Brief: Give back a single figure: the number of lines in the entries below that contain "personenbezogenen".
═══ Data extract
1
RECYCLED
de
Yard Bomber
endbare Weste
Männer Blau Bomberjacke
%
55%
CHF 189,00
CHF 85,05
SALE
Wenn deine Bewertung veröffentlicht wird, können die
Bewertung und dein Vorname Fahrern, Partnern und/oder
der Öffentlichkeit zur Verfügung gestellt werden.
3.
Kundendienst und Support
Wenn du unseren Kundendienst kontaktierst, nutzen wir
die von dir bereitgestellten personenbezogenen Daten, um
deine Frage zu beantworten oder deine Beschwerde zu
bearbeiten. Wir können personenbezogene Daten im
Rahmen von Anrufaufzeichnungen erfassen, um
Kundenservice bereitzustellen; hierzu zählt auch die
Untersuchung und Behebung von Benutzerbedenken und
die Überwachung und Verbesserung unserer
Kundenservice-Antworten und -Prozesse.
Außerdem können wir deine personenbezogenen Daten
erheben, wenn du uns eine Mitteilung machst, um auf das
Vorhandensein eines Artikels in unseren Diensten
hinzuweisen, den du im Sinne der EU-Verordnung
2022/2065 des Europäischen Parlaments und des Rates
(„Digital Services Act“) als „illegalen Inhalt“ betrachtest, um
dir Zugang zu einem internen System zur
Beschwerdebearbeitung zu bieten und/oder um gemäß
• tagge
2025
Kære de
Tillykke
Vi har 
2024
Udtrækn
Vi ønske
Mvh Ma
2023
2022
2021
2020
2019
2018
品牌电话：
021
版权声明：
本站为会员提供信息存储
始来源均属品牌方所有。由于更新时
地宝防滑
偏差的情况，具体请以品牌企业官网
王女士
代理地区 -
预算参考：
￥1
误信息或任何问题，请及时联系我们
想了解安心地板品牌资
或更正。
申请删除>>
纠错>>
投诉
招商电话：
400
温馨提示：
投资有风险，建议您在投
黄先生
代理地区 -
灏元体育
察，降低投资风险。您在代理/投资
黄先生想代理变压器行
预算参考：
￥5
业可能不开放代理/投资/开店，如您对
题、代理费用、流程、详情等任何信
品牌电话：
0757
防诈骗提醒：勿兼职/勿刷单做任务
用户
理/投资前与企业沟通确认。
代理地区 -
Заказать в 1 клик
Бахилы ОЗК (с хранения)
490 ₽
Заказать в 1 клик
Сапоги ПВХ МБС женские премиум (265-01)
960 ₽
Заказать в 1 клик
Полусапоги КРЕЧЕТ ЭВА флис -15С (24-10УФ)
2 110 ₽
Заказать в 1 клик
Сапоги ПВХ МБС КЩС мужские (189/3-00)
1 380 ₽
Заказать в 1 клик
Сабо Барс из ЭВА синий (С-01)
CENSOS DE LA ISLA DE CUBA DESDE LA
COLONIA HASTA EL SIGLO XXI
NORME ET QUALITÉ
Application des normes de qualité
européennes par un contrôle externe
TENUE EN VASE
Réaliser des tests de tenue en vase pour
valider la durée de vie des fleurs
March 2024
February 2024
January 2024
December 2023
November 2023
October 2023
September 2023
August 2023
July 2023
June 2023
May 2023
══════
Result below: 2